Thursday, August 15, 2013

Stepping back from stop-and-frisk

Earlier this week US District Judge Shira Scheindlin declared New York City's stop and frisk program to be unconstitutional. She found that the program targeted minorities in poor sections of the city and subjected them to the humiliation of being forced to lean up against a wall while a police officer patted them down.

The mayor, Michael Bloomberg, and the police chief, Ray Kelly, were predictable in their blasting of the judge's decision. They attempted to explain how the police wouldn't stop anyone without reasonable suspicion that something was afoot - that something was generally walking or standing while black or brown.

It helped that the numbers didn't bear out the official rational for the program. As my fellow blogger, Scott Greenfield, has pointed out on prior occasions, it was rare for the police to find anything remotely illegal on any of the folks whose privacy and right to be left alone they violated.

But the larger question is not whether the program was constitutional or not. The larger question is how we got here in the first place. How did we get to the point that the Fourth Amendment means nothing? How did we get to the point where we don't have the right to be left alone by those in the employ of the government?

It's because of the entire nature of Fourth Amendment jurisprudence. Just think about it. When do questions of Fourth Amendment violations arise? If you said only when the defendant was caught with something he or she shouldn't have had, you're right.
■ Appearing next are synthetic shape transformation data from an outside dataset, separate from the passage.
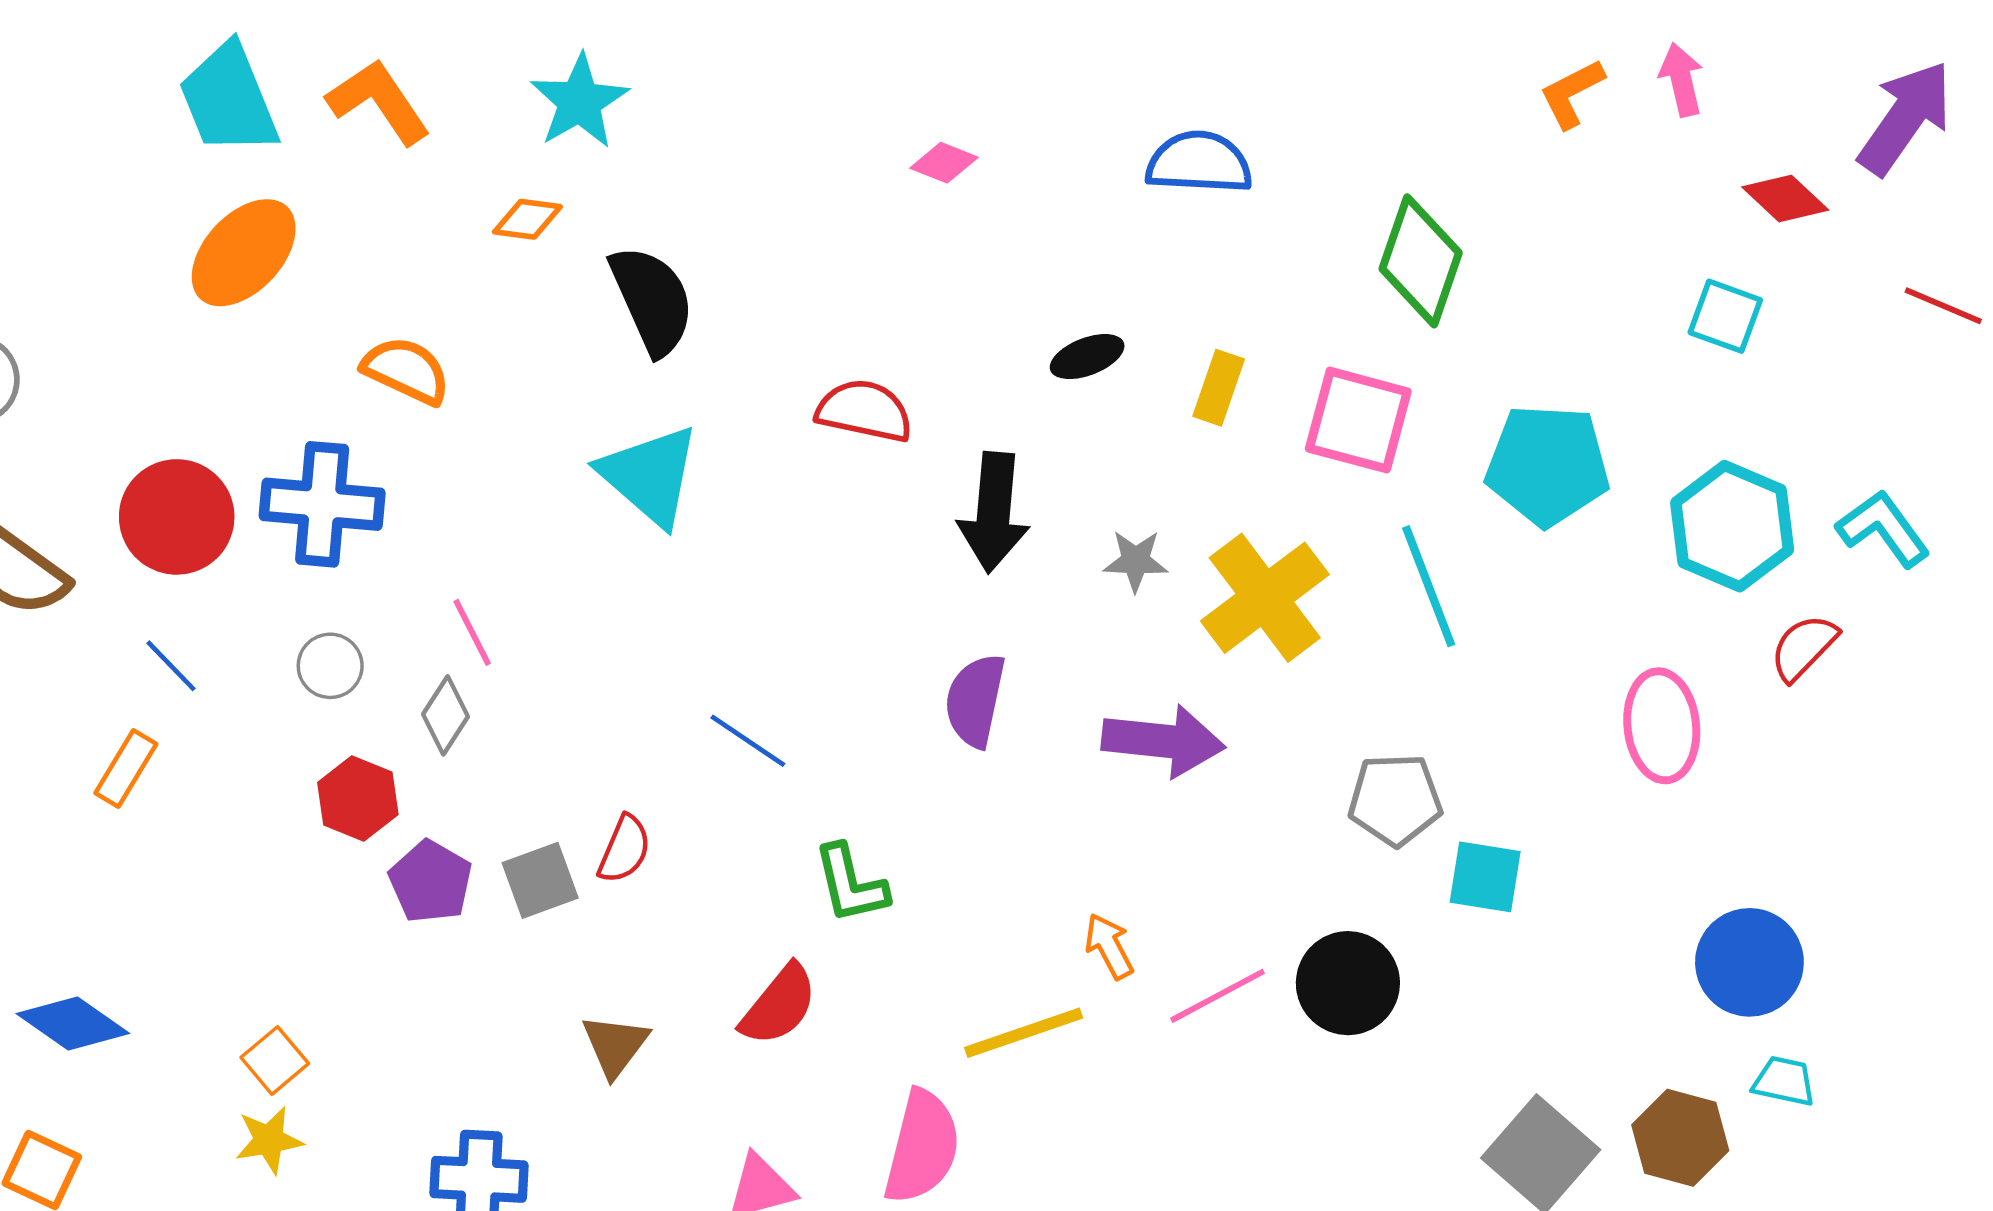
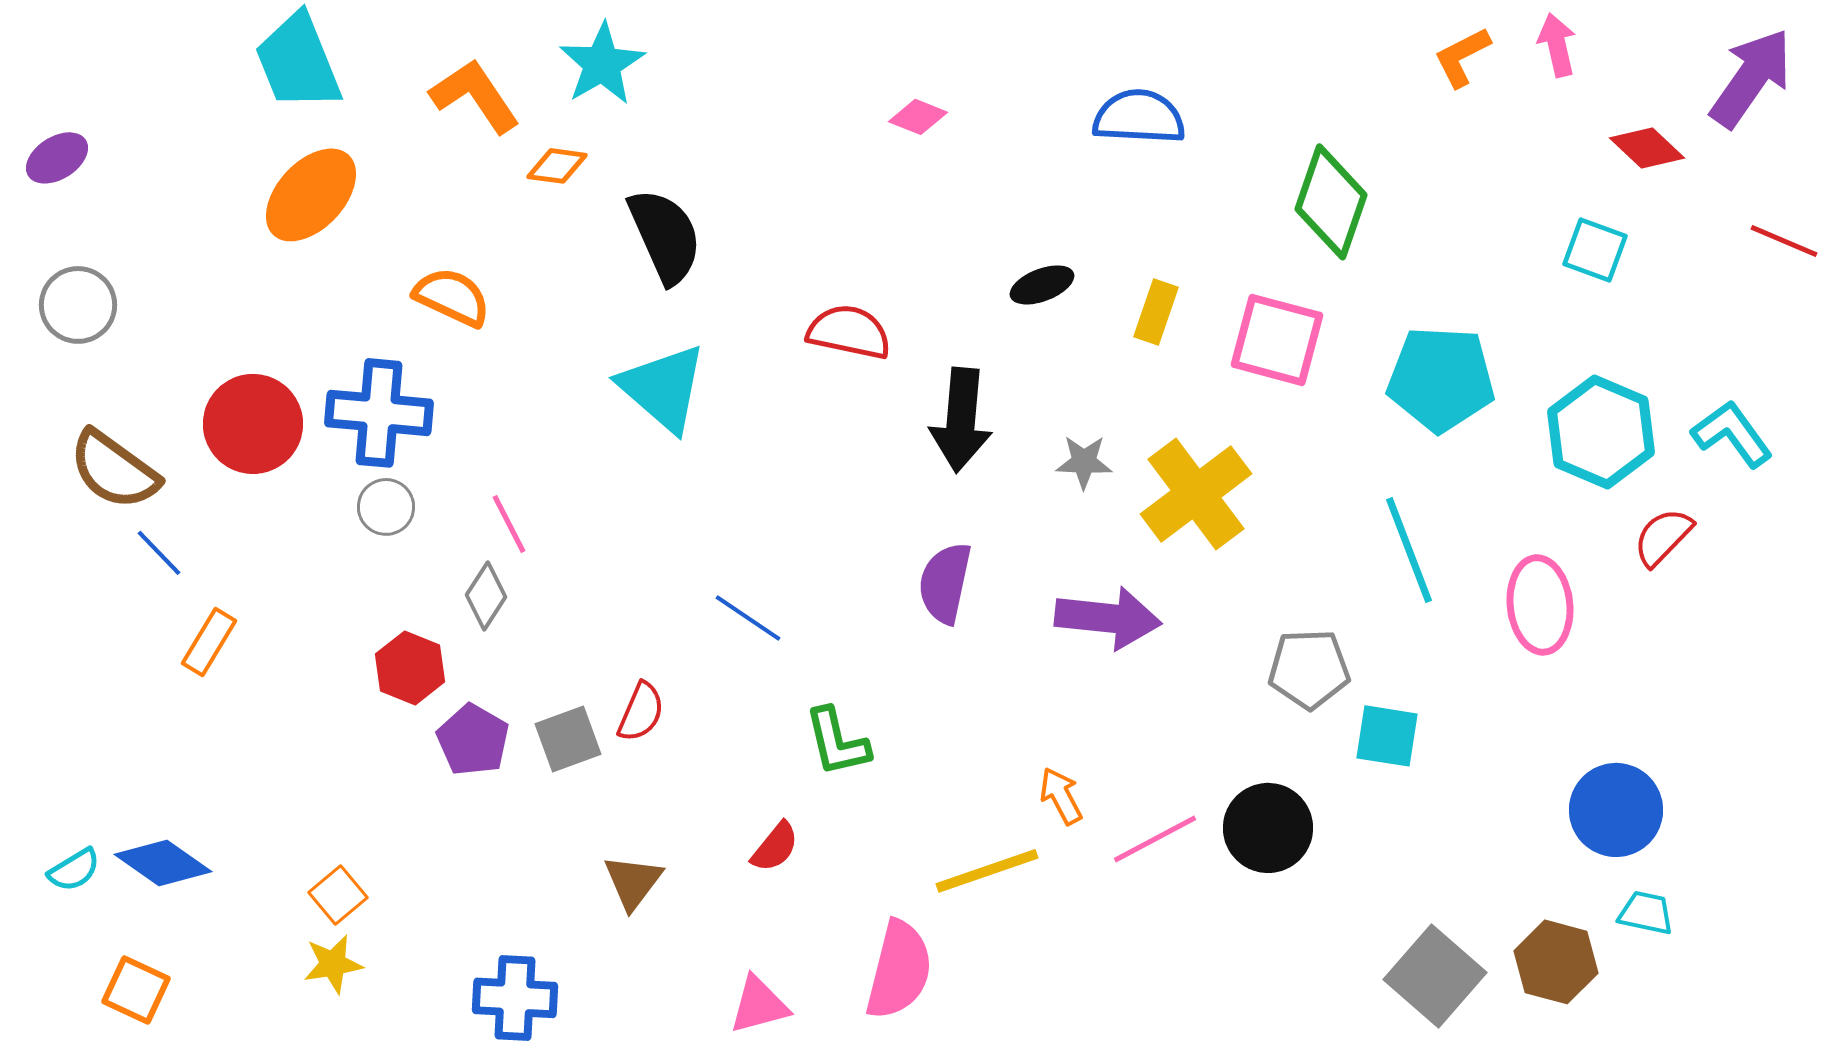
orange L-shape: (379, 102) -> (475, 96), moved
cyan line: (1429, 586) -> (1409, 550), moved
blue line: (171, 666) -> (159, 553), moved
gray circle: (330, 666) -> (386, 507), moved
red semicircle: (779, 1005) -> (775, 847), size x0.7

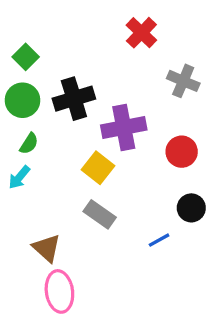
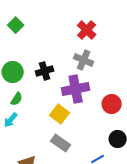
green square: (26, 57) -> (16, 25), moved
gray cross: (183, 81) -> (84, 60), moved
black cross: (74, 99) -> (45, 71), size x0.7

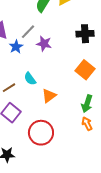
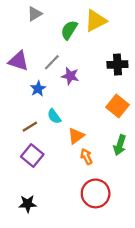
blue star: (16, 47) -> (38, 89), moved
orange arrow: (87, 124) -> (86, 157), moved
red circle: (41, 133) -> (96, 193), moved

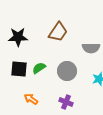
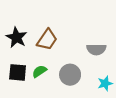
brown trapezoid: (58, 32) -> (47, 40), moved
black star: (18, 37) -> (16, 37), turned 30

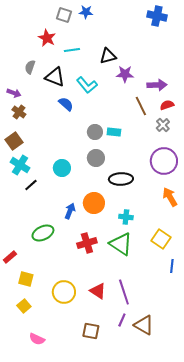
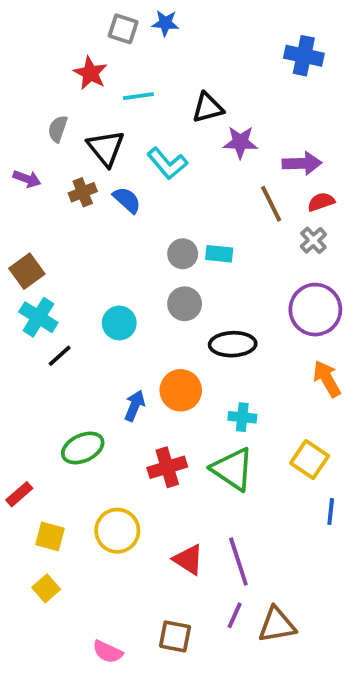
blue cross: (157, 16) -> (304, 56), moved
black triangle: (55, 77) -> (106, 148), turned 30
brown cross: (19, 112) -> (83, 192), moved, turned 32
yellow circle: (64, 292) -> (117, 531), moved
brown triangle: (144, 325) -> (277, 625), turned -40
pink semicircle: (37, 339) -> (108, 652), moved

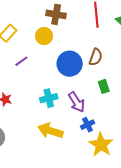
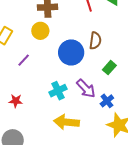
green rectangle: (104, 86) -> (109, 68), turned 72
blue cross: (88, 125) -> (107, 101), moved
The only time the meaning of the Fourth Amendment is litigated is when someone has been charged with a crime. For those folks who had nothing illegal on them, in their car or in their house, there was no violation of the Fourth Amendment. Sure, the cops may have searched their person, their car or their home without a warrant or without probable cause, but if nothing was found then no criminal charges were ever filed.

And, if no charges are filed, there is nothing to litigate.

Every suppression hearing before a judge involves a defendant who is actually guilty of the crime with which he's been accused. Just about every case brought before an appellate court questioning the constitutionality of a search is brought by the person who was convicted of the crime.

Instead of looking at the process and determining whether or not the police stepped out of line along the way, the judges are weighing whether or not the deterrent effect of the Exclusionary Rule outweighs the conduct the defendant is accused of. In other words, courts aren't looking at the actual words in the Fourth Amendment, they are looking at the defendant's conduct and determining whose conduct was worse - that of the defendant or that of the police.

That, my friends, is a fight the Constitution will lose, more than it wins. It's why we have the so-called automobile exception to the Fourth Amendment. It's why we have Terry stops. It's why judges rule that someone sitting in the back of a patrol car with their hands cuffed behind them isn't considered under arrest. It's why the police are allowed to make pretextual traffic stops for behavior that wouldn't even be looked at twice in the middle of the day. It's why the NSA is allowed to collect the metadata from your emails. It's why the NSA is allowed to intercept phone calls without notifying either party to the call.

But, much like the blades of grass pushing up through the charred and desolate remains of a wildfire, the Fourth Amendment showed some signs of life this week.